This intrigued me so I did a little investigation. Social programs, while pretty much always existing in a very limited form the the US really began to grow as a national policy in the 1930's with FDR and then took off in the 1960's with LBJ.
Originally Posted by The Wyrd of Gawd
I pulled up a graph of the historical division of wealth in the United States and when FDR took office and introduced Social Security the wealth of the "99%" of Americans declined from about 68% to about 64% until basically the start of WW II. Starting with WW II which drove an artifical economy based upon war time spending (i.e. the standard of living actually went down because of rationing) the wealth of the 99% started going back up (because they couldn't spend their money on anything) until it reached about 72% in 1950. Then it declines again back down to about 68% in 1965 where the Vietnam War seemed to boost the economy once again until we reached 80% in 1975, or the end of the Vietnam War.
From there we've basically been on a down hill run with minor bumps along the way.
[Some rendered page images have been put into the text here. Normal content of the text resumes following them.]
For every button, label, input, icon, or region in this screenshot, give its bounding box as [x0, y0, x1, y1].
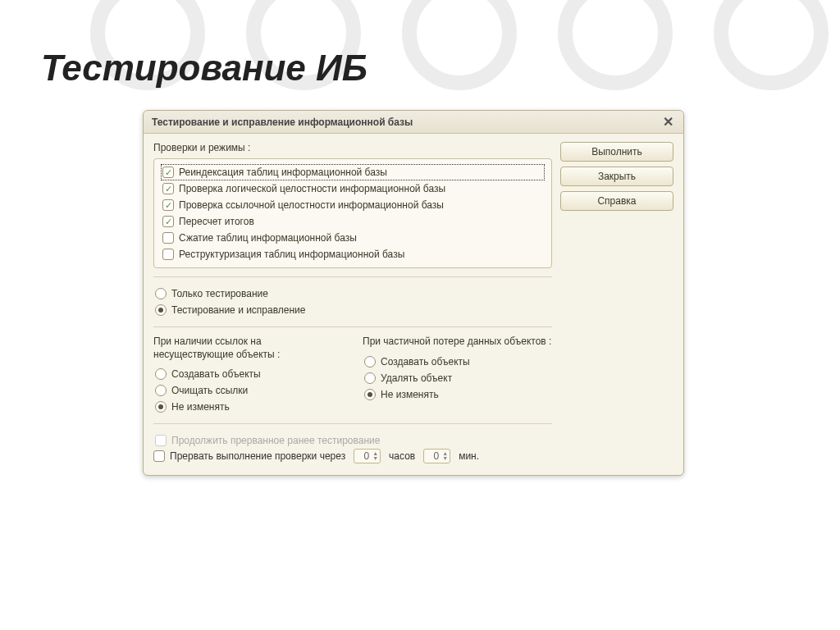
- close-icon[interactable]: ✕: [660, 114, 677, 130]
- continue-previous-test: Продолжить прерванное ранее тестирование: [153, 432, 552, 449]
- checks-group: ✓ Реиндексация таблиц информационной баз…: [153, 158, 552, 268]
- radio-label: Создавать объекты: [171, 368, 261, 380]
- check-referential-integrity[interactable]: ✓ Проверка ссылочной целостности информа…: [161, 197, 545, 213]
- checkbox-icon[interactable]: [153, 450, 165, 462]
- radio-icon: [364, 356, 376, 368]
- checkbox-icon: [162, 232, 174, 244]
- check-recalc-totals[interactable]: ✓ Пересчет итогов: [161, 213, 545, 230]
- mode-test-only[interactable]: Только тестирование: [153, 285, 552, 302]
- divider: [153, 276, 552, 277]
- interrupt-row: Прервать выполнение проверки через 0 ▲▼ …: [153, 449, 552, 463]
- radio-label: Создавать объекты: [381, 356, 470, 368]
- checkbox-icon: ✓: [162, 167, 174, 178]
- dialog-titlebar: Тестирование и исправление информационно…: [144, 111, 683, 134]
- chevron-updown-icon: ▲▼: [442, 451, 448, 461]
- missing-refs-keep[interactable]: Не изменять: [153, 399, 343, 415]
- checkbox-icon: ✓: [162, 199, 174, 211]
- radio-icon: [155, 385, 167, 396]
- check-logical-integrity[interactable]: ✓ Проверка логической целостности информ…: [161, 180, 545, 197]
- check-label: Реструктуризация таблиц информационной б…: [179, 249, 404, 260]
- radio-icon: [155, 368, 167, 380]
- help-button[interactable]: Справка: [560, 191, 673, 211]
- checkbox-icon: [162, 249, 174, 260]
- divider: [153, 326, 552, 327]
- partial-loss-label: При частичной потере данных объектов :: [363, 336, 552, 349]
- radio-label: Не изменять: [171, 401, 230, 413]
- mins-stepper[interactable]: 0 ▲▼: [423, 449, 450, 463]
- radio-label: Не изменять: [381, 389, 439, 400]
- close-button[interactable]: Закрыть: [560, 167, 673, 186]
- check-restructure-tables[interactable]: Реструктуризация таблиц информационной б…: [161, 246, 545, 262]
- check-label: Проверка ссылочной целостности информаци…: [179, 199, 444, 211]
- missing-refs-clear[interactable]: Очищать ссылки: [153, 382, 343, 399]
- partial-loss-delete[interactable]: Удалять объект: [363, 370, 552, 386]
- check-label: Пересчет итогов: [179, 216, 254, 227]
- mode-test-and-fix[interactable]: Тестирование и исправление: [153, 302, 552, 318]
- radio-icon: [155, 304, 167, 316]
- dialog-testing-repair: Тестирование и исправление информационно…: [143, 110, 684, 476]
- execute-button[interactable]: Выполнить: [560, 142, 673, 162]
- checkbox-icon: ✓: [162, 183, 174, 194]
- check-label: Продолжить прерванное ранее тестирование: [171, 435, 380, 446]
- hours-stepper[interactable]: 0 ▲▼: [354, 449, 381, 463]
- missing-refs-create[interactable]: Создавать объекты: [153, 366, 343, 382]
- radio-label: Очищать ссылки: [171, 385, 248, 396]
- chevron-updown-icon: ▲▼: [372, 451, 378, 461]
- checks-label: Проверки и режимы :: [153, 142, 552, 153]
- check-reindex[interactable]: ✓ Реиндексация таблиц информационной баз…: [161, 164, 545, 180]
- radio-icon: [155, 401, 167, 413]
- checkbox-icon: ✓: [162, 216, 174, 227]
- interrupt-label: Прервать выполнение проверки через: [170, 450, 345, 462]
- radio-label: Тестирование и исправление: [171, 304, 306, 316]
- radio-icon: [155, 288, 167, 299]
- radio-icon: [364, 389, 376, 400]
- hours-unit: часов: [389, 450, 415, 462]
- dialog-title: Тестирование и исправление информационно…: [152, 116, 413, 128]
- mins-unit: мин.: [459, 450, 479, 462]
- check-label: Проверка логической целостности информац…: [179, 183, 445, 194]
- partial-loss-keep[interactable]: Не изменять: [363, 386, 552, 403]
- radio-icon: [364, 372, 376, 384]
- check-label: Сжатие таблиц информационной базы: [179, 232, 357, 244]
- radio-label: Только тестирование: [171, 288, 268, 299]
- slide-title: Тестирование ИБ: [41, 48, 368, 89]
- checkbox-icon: [155, 435, 167, 446]
- check-label: Реиндексация таблиц информационной базы: [179, 167, 387, 178]
- divider: [153, 423, 552, 424]
- missing-refs-label: При наличии ссылок на несуществующие объ…: [153, 336, 343, 361]
- partial-loss-create[interactable]: Создавать объекты: [363, 354, 552, 370]
- radio-label: Удалять объект: [381, 372, 452, 384]
- check-compress-tables[interactable]: Сжатие таблиц информационной базы: [161, 230, 545, 246]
Today were at about 65% of the total wealth belonging to the botton "99%" of the population which is roughly equivalent to where we were at during the depression under FDR but we're still on a downward trend as of about 2008 which is the last year shown on the chart.
With the anticpated inflation that't soon to strike because of the record amounts of borrowing by federal government and the net decline in average wages since 2008 things aren't looking very well.